[ABOUT THIS TASK] For the word "Stromanbieter", copy every line of the material that includes it.

>>>

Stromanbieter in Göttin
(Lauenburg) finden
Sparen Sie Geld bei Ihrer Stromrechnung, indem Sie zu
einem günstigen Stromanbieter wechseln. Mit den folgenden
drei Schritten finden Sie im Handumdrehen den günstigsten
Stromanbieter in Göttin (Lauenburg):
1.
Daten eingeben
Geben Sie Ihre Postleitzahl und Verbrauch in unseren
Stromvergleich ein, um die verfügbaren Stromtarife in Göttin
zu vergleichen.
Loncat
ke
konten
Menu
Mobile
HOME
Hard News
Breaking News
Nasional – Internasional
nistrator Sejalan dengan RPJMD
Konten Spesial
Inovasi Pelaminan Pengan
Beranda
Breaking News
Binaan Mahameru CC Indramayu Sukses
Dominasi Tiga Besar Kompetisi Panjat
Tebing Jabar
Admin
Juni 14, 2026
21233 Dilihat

<<<
>>>

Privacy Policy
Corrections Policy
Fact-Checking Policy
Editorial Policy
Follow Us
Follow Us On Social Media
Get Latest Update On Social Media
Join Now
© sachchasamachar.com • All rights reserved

<<<
>>>

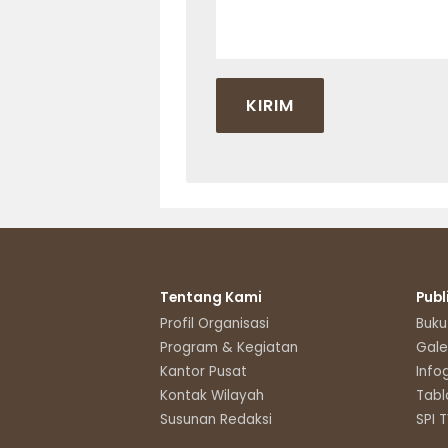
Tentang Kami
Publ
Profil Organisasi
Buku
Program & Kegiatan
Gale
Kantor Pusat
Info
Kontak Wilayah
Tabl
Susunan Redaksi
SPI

<<<

[EXERCISE ANSWER]
Stromanbieter in Göttin
einem günstigen Stromanbieter wechseln. Mit den folgenden
Stromanbieter in Göttin (Lauenburg):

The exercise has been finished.